Here in Nkob we've had two days of a sandstorm. It comes and goes but a mile away in any direction and everything beyond that has disappeared. I spent 40 minutes yesterday washing my 5 tshirts in the aqueducts down the line from my host mom Aicha, host sister Ilhem and a couple of other ladies. Osama and Jamal were cleaning some kind of tarp (Osama is 7 maybe) and he looked up and yelled: Walu! Because everywhere around us there was just palm trees and nothing, walu, other than our tubs and the pack of Tide soap. It was like it had all been eaten up, or else we had fallen into a dream world that was still being created.

A while back in our Nintendo 64 days there was a game called Turok, and the graphics were good up close, but anything far away disappeared into a haze. This is a bit like being in a sand storm. It was bad enough one day that

Using my new blue turban I went running today, and since there wasn't much too see, the best thing is to wrap the fabric over your whole face and head. And the material is thin enough that you can still see to aim where you are going. So I ran 10 K today and I looked like this lady.

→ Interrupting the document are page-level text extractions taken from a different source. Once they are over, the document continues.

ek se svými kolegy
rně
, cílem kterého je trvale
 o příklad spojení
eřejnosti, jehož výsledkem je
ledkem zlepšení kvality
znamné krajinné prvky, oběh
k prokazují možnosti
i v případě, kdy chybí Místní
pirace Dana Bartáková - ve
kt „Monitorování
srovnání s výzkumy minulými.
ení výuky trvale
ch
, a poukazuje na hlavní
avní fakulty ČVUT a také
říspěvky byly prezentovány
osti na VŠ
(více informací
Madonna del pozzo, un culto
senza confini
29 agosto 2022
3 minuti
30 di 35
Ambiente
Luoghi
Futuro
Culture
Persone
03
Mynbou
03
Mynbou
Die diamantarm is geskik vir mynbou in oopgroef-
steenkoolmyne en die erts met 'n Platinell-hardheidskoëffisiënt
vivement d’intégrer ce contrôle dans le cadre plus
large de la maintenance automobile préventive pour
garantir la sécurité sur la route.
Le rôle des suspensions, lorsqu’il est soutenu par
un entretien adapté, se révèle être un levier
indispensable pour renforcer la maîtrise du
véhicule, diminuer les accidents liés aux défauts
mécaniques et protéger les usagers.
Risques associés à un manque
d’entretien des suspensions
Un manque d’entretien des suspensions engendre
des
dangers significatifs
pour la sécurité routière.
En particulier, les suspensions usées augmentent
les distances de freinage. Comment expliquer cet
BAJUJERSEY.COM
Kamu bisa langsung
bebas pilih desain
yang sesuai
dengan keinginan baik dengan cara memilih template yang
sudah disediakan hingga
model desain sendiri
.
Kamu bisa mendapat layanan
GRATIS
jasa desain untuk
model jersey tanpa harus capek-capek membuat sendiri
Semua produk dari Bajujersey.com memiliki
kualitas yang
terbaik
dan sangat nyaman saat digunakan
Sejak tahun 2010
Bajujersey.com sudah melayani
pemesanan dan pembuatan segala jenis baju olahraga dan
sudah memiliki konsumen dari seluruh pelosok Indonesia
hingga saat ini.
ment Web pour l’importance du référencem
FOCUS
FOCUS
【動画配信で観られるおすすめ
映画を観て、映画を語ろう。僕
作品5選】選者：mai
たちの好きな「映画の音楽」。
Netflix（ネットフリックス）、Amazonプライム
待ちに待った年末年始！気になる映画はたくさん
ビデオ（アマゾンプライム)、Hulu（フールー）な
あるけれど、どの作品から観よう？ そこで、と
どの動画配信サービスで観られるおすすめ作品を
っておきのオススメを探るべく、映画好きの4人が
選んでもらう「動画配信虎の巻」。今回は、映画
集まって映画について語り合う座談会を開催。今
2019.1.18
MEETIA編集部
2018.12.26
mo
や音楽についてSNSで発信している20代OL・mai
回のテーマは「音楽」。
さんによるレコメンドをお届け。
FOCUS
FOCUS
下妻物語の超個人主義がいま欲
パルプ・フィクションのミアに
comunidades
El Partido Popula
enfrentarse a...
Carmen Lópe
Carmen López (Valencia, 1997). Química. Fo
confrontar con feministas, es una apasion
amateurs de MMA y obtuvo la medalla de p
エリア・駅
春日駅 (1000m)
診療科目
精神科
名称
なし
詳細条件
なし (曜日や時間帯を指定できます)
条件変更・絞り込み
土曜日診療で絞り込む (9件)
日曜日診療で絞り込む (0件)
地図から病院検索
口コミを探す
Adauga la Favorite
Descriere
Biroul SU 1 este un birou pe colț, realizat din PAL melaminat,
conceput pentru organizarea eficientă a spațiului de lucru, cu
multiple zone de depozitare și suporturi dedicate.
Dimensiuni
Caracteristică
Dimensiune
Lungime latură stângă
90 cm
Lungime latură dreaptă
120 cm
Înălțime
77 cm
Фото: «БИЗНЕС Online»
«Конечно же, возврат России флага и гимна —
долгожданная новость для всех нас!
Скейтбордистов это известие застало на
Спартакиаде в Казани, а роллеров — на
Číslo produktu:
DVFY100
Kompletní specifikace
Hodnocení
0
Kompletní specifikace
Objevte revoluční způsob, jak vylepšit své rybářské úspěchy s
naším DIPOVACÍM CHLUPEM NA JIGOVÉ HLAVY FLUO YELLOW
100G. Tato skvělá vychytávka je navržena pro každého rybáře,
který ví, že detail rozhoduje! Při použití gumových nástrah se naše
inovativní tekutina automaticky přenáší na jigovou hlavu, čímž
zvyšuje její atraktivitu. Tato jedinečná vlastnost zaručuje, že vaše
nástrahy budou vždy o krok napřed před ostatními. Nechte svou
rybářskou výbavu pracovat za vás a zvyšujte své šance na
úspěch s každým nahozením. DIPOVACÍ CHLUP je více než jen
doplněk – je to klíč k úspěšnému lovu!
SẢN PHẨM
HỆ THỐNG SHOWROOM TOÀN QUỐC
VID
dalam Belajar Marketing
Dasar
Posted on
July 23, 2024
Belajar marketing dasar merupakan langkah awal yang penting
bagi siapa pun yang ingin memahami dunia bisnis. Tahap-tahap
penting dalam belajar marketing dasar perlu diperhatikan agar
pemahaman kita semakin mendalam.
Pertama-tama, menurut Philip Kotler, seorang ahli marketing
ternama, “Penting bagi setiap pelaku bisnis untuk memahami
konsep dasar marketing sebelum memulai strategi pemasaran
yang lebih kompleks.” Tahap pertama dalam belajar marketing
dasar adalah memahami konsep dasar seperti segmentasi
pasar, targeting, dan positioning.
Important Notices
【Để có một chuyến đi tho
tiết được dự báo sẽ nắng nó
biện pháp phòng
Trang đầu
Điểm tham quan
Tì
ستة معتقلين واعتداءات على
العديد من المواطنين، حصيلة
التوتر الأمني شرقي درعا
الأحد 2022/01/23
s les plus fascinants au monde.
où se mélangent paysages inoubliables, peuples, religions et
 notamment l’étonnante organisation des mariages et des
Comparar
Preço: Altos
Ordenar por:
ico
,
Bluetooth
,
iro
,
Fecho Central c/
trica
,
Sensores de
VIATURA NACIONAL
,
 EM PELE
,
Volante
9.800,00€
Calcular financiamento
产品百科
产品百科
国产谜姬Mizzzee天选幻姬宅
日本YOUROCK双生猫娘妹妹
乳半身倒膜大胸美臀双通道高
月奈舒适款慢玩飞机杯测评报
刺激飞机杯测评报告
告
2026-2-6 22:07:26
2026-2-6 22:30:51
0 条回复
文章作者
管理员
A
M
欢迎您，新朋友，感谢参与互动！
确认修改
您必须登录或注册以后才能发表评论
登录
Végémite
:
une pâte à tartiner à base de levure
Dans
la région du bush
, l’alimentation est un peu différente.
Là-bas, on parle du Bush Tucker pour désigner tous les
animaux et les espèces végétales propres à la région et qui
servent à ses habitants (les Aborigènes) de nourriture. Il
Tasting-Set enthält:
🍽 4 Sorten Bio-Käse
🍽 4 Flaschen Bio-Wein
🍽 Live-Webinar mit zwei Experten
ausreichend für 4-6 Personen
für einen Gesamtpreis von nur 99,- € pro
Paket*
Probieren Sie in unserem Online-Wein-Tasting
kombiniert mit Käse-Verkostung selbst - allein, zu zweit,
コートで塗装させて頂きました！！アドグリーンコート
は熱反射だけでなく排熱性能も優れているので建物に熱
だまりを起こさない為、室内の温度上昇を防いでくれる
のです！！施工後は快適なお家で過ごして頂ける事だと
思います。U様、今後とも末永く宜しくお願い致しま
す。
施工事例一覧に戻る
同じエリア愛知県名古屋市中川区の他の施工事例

A few weeks ago and I was in Tinjdad with Sam and Will. Sam and I have turbans --or a turban substitute, the Buff--and you just pull it over your eyes. But Will didnt so it looked like he was escorting too giant, 6 feet tall -burn patients , or else maybe two Invisible Men. Not sure if there is a picture of that floating around anywhere, but it's pretty common enough occurrence all year long here.

Next blog post will be called 'Five Years ago part 1' all about the MdS, and why it's a major reason that I'm here. Then I will be able to tell you all about spring camp which starts in four days! It will be me, 7 other PCVs and about 100 Moroccan kids in an amazing tour de force experience for all of us, located about an hour from the Mediterranean and a few steps from the Algerian border in a place called Oujda.

Peace and love!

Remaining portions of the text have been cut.